During question period in the P.E.I. legislature Tuesday, Green Party Leader Peter Bevan-Baker questioned why all the parcels of land involved in a controversial land transfer in 2019 are still owned by the same corporation. That information was published Saturday by the Charlottetown Guardian.
"The cloudy web of convoluted corporations that is the Irving empire has yet to divest the 2,200 acres that have become known notoriously as Brendel Farms," Bevan-Baker said.
"Red Fox Acres, an Irving corporation, still owns that land and leases it out to Lady Slipper Farms Ltd., a New Brunswick corporation owned by, yes, you guessed it, the same Irving family member as Red Fox Acres."
Corporate records in New Brunswick list Rebecca Irving as the sole director of Lady Slipper Farms Ltd.

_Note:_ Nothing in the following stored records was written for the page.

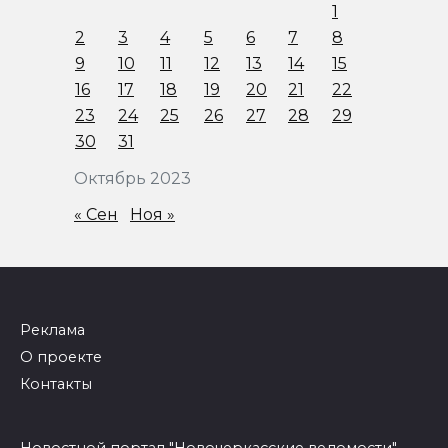
1
2
3
4
5
6
7
8
9
10
11
12
13
14
15
16
17
18
19
20
21
22
23
24
25
26
27
28
29
30
31
Октябрь 2023
« Сен
Ноя »
Реклама
О проекте
Контакты
Новостной портал "Новочеркасские ведомости"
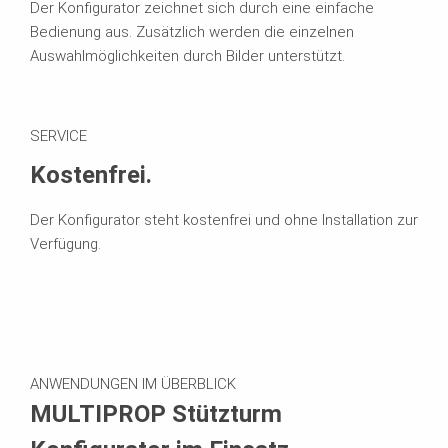
Der Konfigurator zeichnet sich durch eine einfache
Bedienung aus. Zusätzlich werden die einzelnen
Auswahlmöglichkeiten durch Bilder unterstützt.
SERVICE
Kostenfrei.
Der Konfigurator steht kostenfrei und ohne Installation zur
Verfügung.
ANWENDUNGEN IM ÜBERBLICK
MULTIPROP Stützturm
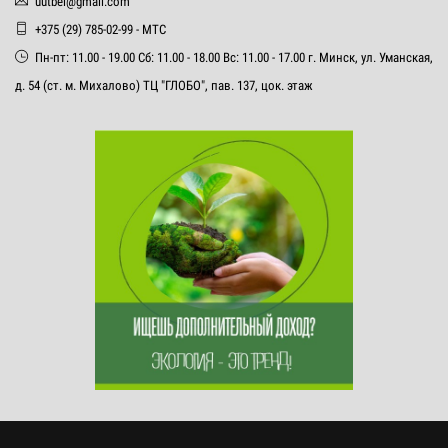
uutbel@gmail.com
+375 (29) 785-02-99 - МТС
Пн-пт: 11.00 - 19.00 Сб: 11.00 - 18.00 Вс: 11.00 - 17.00 г. Минск, ул. Уманская,
д. 54 (ст. м. Михалово) ТЦ "ГЛОБО", пав. 137, цок. этаж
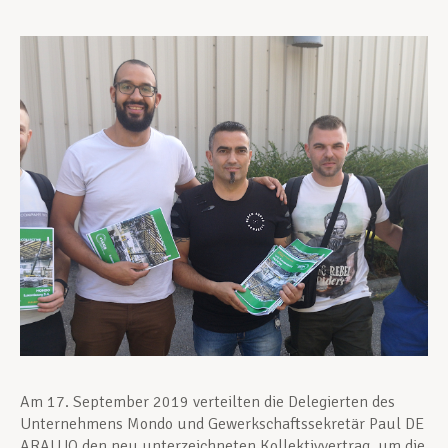
Unterstützung im Privatleben
Berufliche Weiterentwicklung
Mitglied werden
Aktuell
Am 17. September 2019 verteilten die Delegierten des
Unternehmens Mondo und Gewerkschaftssekretär Paul DE
ARAUJO den neu unterzeichneten Kollektivvertrag, um die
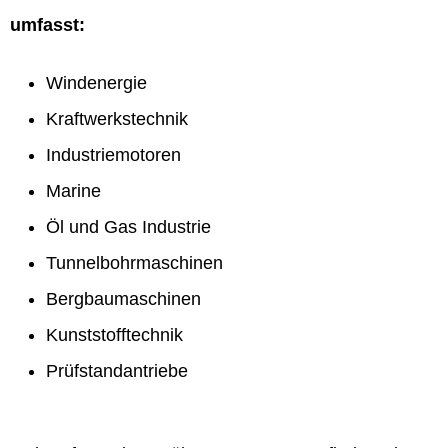
umfasst:
Windenergie
Kraftwerkstechnik
Industriemotoren
Marine
Öl und Gas Industrie
Tunnelbohrmaschinen
Bergbaumaschinen
Kunststofftechnik
Prüfstandantriebe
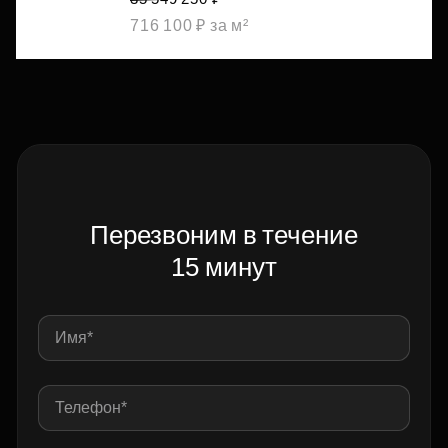
716 100 ₽ за м²
Перезвоним в течение
15 минут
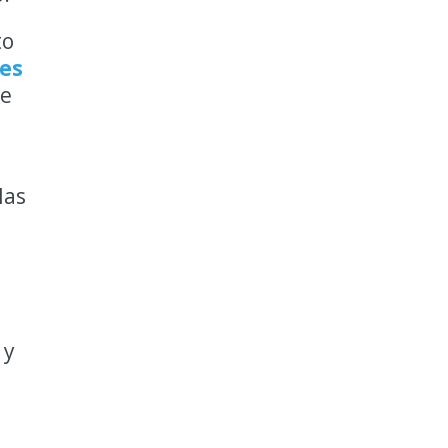
to
les
te
las
 y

P.E.I. records list her as one of three directors and three shareholders in Red Fox Acres Ltd.
"In other words, the Irvings are leasing out the land to themselves," Bevan-Baker said.
P.E.I.'s Lands Protection Act places limits on the amount of land individuals and corporations can control.
In August 2019, Justice Minister Bloyce Thompson vowed to close any loopholes in the Lands Protection Act and ordered the Island Regulatory and Appeals Commission to investigate after a transfer of land from Brendel Farms involving 890 hectares in the Summerside and North Bedeque areas went ahead without going before cabinet for approval. It was acquired by Haslemere Farms, which later changed its name to Red Fox Acres.
In October 2020, Thompson said a report from the Island Regulatory and Appeals Commission (IRAC) had concluded a company and two individuals had contravened the Lands Protection Act by having too much land.
Thompson said he asked the parties involved to divest of the extra land within 120 days.
Since then, Rebecca Irving and Red Fox Acres have both asked P.E.I.'s Supreme Court to nullify the minister's decision.
Rebecca Irving is a member of the larger Irving family, which has multiple corporate interests including Cavendish Farms Ltd.
Last fall, after a review and consultation process, Premier Dennis King's government implemented a suite of changes to the Lands Protection Act.
They were meant, in part, to make it easier to police P.E.I.'s land ownership limits — particularly measures meant to prevent corporations "directly or indirectly controlled by the same person, group or organization" from stacking up land limits in order to control more land.